Even though September no longer represents the start of a new school year, it is the end of summer, and for me, it represents the time to come back to ourselves and prepare for the “cold night” of our lives when autumn gathers us inward.

This week, I read Christina Feldman’s commentary, in the Awakin.org newsletter, about how unconscious each of us is about how we “take in the world”, and how this endless consumption of sensory input, thoughts and feelings, shapes the way we view ourselves and our story.

We collect, store, and accumulate so much weight in this life.  The thousands of thoughts, ideas, and plans we have are imprinted on our minds.  We have engaged in countless conversations and have replayed many of them over and over again.  We have moved from one experience to another, one encounter to another, and we think about them all.  Information and knowledge has been gathered, digested, and stored, and we carry all of this with us.  This input forms our story, the story we have about people, ourselves, and the world.  Experiencing the chaos and turbulence of the saturated mind and heart, forgetfulness may look like a blessing.  Yet our innate capacity to receive the world, a source of both complexity and of compassion, will always be with us.

I have come to believe that our task is to make sense of our lives, by paying attention and noticing what is changing in our story, and what is remaining stuck about our story. It is our stuckness, that hinders our attempts at making any changes in our lives. It is our stuckness, that makes us cling to certain ways to describe ourselves, even when they no longer apply to us. When we don’t reflect on our lives regularly, we cannot meaningfully consider change. We become too afraid that we will lose ground, lose our sense of self, our identity. And yet, it is critical for us to recognize the need for truth telling and flexibility, in the story we tell ourselves about who we are “at our core”. This is because, when we stop and reflect on it, our identity is in constant motion. Who we have been is in the past, and who we are becoming, is in the now, and who we hope to be, is in the future.

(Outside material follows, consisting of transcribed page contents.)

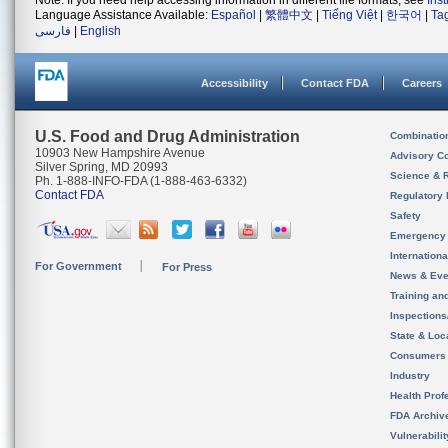
Note: If you need help accessing information in different file formats, see
Ins
Language Assistance Available:
Español
|
繁體中文
|
Tiếng Việt
|
한국어
|
Ta
فارسی
|
English
Accessibility
Contact FDA
Careers
U.S. Food and Drug Administration
Combinatio
10903 New Hampshire Avenue
Advisory C
Silver Spring, MD 20993
Science & 
Ph. 1-888-INFO-FDA (1-888-463-6332)
Contact FDA
Regulatory 
Safety
Emergency
Internation
For Government
For Press
News & Eve
Training an
Inspection
State & Loca
Consumers
Industry
Health Prof
FDA Archiv
Vulnerabili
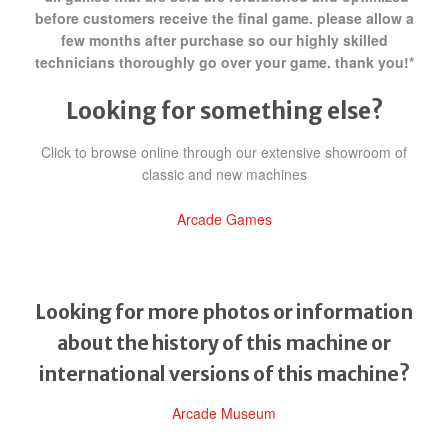
before customers receive the final game. please allow a
few months after purchase so our highly skilled
technicians thoroughly go over your game. thank you!*
Looking for something else?
Click to browse online through our extensive showroom of
classic and new machines
Arcade Games
Looking for more photos or information
about the history of this machine or
international versions of this machine?
Arcade Museum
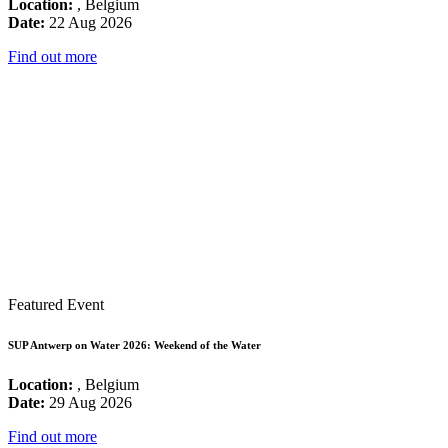
Location:
, Belgium
Date:
22 Aug 2026
Find out more
Featured Event
SUP Antwerp on Water 2026: Weekend of the Water
Location:
, Belgium
Date:
29 Aug 2026
Find out more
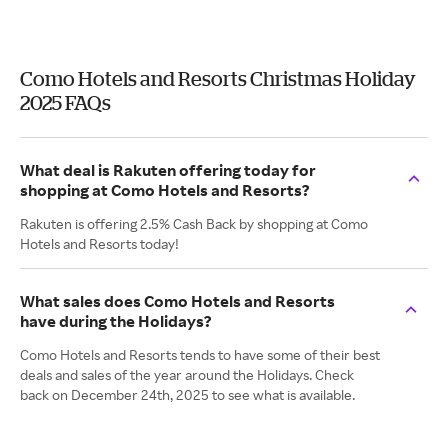
Como Hotels and Resorts Christmas Holiday
2025 FAQs
What deal is Rakuten offering today for
shopping at Como Hotels and Resorts?
Rakuten is offering 2.5% Cash Back by shopping at Como
Hotels and Resorts today!
What sales does Como Hotels and Resorts
have during the Holidays?
Como Hotels and Resorts tends to have some of their best
deals and sales of the year around the Holidays. Check
back on December 24th, 2025 to see what is available.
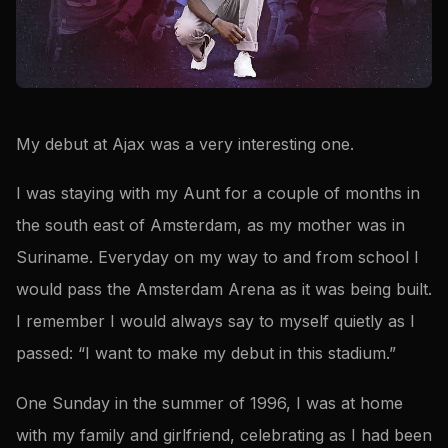
My debut at Ajax was a very interesting one.
I was staying with my Aunt for a couple of months in
the south east of Amsterdam, as my mother was in
Suriname. Everyday on my way to and from school I
would pass the Amsterdam Arena as it was being built.
I remember I would always say to myself quietly as I
passed: “I want to make my debut in this stadium.”
One Sunday in the summer of 1996, I was at home
with my family and girlfriend, celebrating as I had been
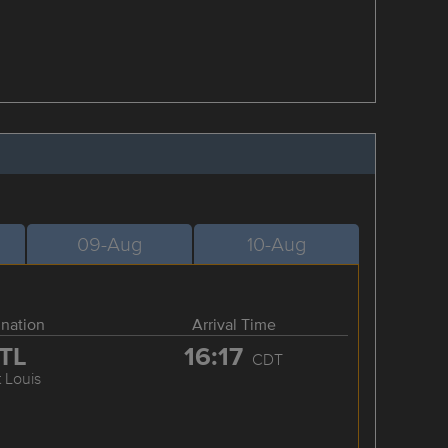
09-Aug
10-Aug
ination
Arrival Time
TL
16:17
CDT
t Louis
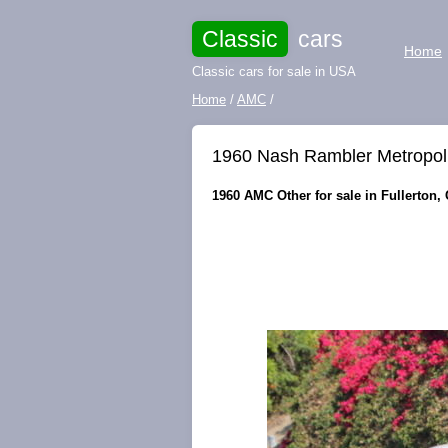
Classic
cars
Home
Classic cars for sale in USA
Home
/
AMC
/
1960 Nash Rambler Metropol
1960 AMC Other for sale in Fullerton, 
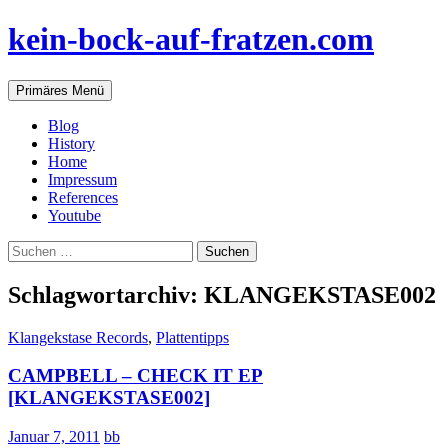
Zum
kein-bock-auf-fratzen.com
Inhalt
springen
Suchen
Primäres Menü
Blog
History
Home
Impressum
References
Youtube
Suchen
nach:
Schlagwortarchiv: KLANGEKSTASE002
Klangekstase Records
,
Plattentipps
CAMPBELL – CHECK IT EP
[KLANGEKSTASE002]
Januar 7, 2011
bb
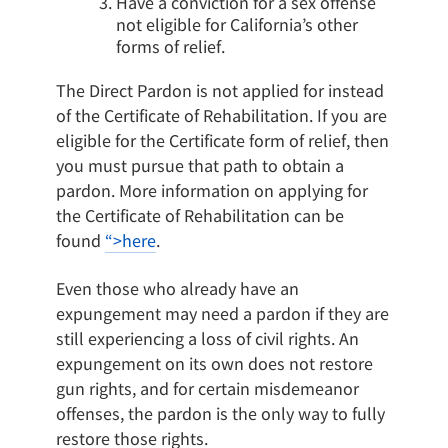
Have a conviction for a sex offense
not eligible for California’s other
forms of relief.
The Direct Pardon is not applied for instead
of the Certificate of Rehabilitation. If you are
eligible for the Certificate form of relief, then
you must pursue that path to obtain a
pardon. More information on applying for
the Certificate of Rehabilitation can be
found
“>here
.
Even those who already have an
expungement may need a pardon if they are
still experiencing a loss of civil rights. An
expungement on its own does not restore
gun rights, and for certain misdemeanor
offenses, the pardon is the only way to fully
restore those rights.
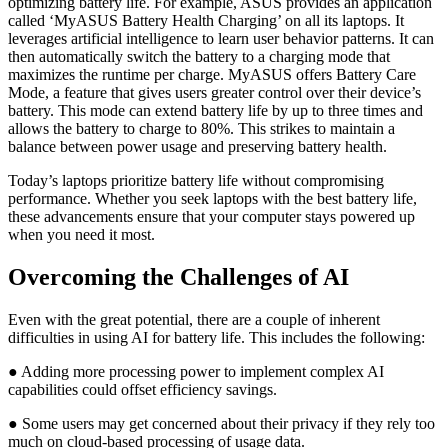
optimizing battery life. For example, ASUS provides an application
called ‘MyASUS Battery Health Charging’ on all its laptops. It
leverages artificial intelligence to learn user behavior patterns. It can
then automatically switch the battery to a charging mode that
maximizes the runtime per charge. MyASUS offers Battery Care
Mode, a feature that gives users greater control over their device’s
battery. This mode can extend battery life by up to three times and
allows the battery to charge to 80%. This strikes to maintain a
balance between power usage and preserving battery health.
Today’s laptops prioritize battery life without compromising
performance. Whether you seek laptops with the best battery life,
these advancements ensure that your computer stays powered up
when you need it most.
Overcoming the Challenges of AI
Even with the great potential, there are a couple of inherent
difficulties in using AI for battery life. This includes the following:
● Adding more processing power to implement complex AI
capabilities could offset efficiency savings.
● Some users may get concerned about their privacy if they rely too
much on cloud-based processing of usage data.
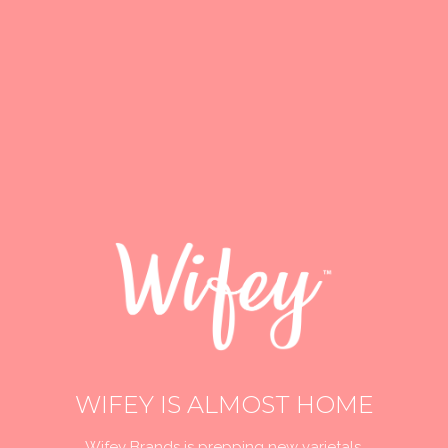
WIFEY IS ALMOST HOME
Wifey Brands is prepping new varietals,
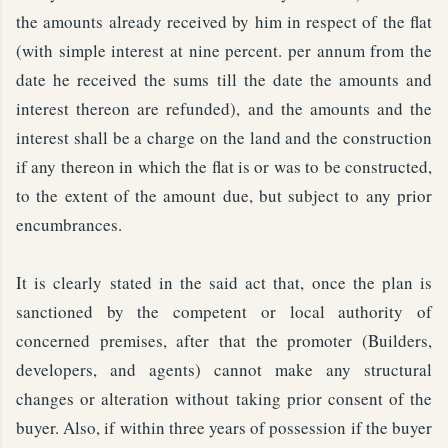
the amounts already received by him in respect of the flat
(with simple interest at nine percent. per annum from the
date he received the sums till the date the amounts and
interest thereon are refunded), and the amounts and the
interest shall be a charge on the land and the construction
if any thereon in which the flat is or was to be constructed,
to the extent of the amount due, but subject to any prior
encumbrances.
It is clearly stated in the said act that, once the plan is
sanctioned by the competent or local authority of
concerned premises, after that the promoter (Builders,
developers, and agents) cannot make any structural
changes or alteration without taking prior consent of the
buyer. Also, if within three years of possession if the buyer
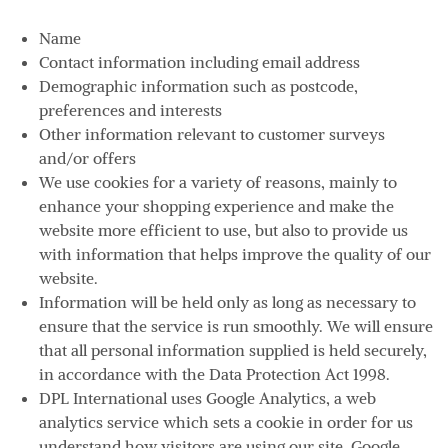
Name
Contact information including email address
Demographic information such as postcode,
preferences and interests
Other information relevant to customer surveys
and/or offers
We use cookies for a variety of reasons, mainly to
enhance your shopping experience and make the
website more efficient to use, but also to provide us
with information that helps improve the quality of our
website.
Information will be held only as long as necessary to
ensure that the service is run smoothly. We will ensure
that all personal information supplied is held securely,
in accordance with the Data Protection Act 1998.
DPL International uses Google Analytics, a web
analytics service which sets a cookie in order for us
understand how visitors are using our site. Google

Christina Feldman From Awakin.org

As we age, it is much harder to tell ourselves the truth about who we are, because it is usually a time of sloughing off many of the roles that we have engaged in, that gave our lives meaning and value. We begin to ask what will become of us if we no longer have vital roles that are recognized as important in our culture?

People who live with a disability are perpetually facing this kind of inner discord in themselves. They find themselves asking: “What is it that gives my life value, and how do I support others to become interested in, and learn what I bring to the world?” They in turn, ask themselves: “Why won’t people re-evaluate the story about who I am in the world and who I can become?”

But first, they need to keep their own sense of self in motion, so that they can take on meaningful change and keep re-writing their story about who they are and who they are becoming. Families and others play a pivotal role in supporting their loved one in this process of looking at who they are, who they are becoming and what they bring to the world. In playing this role, we open up the same inquiry in our own lives.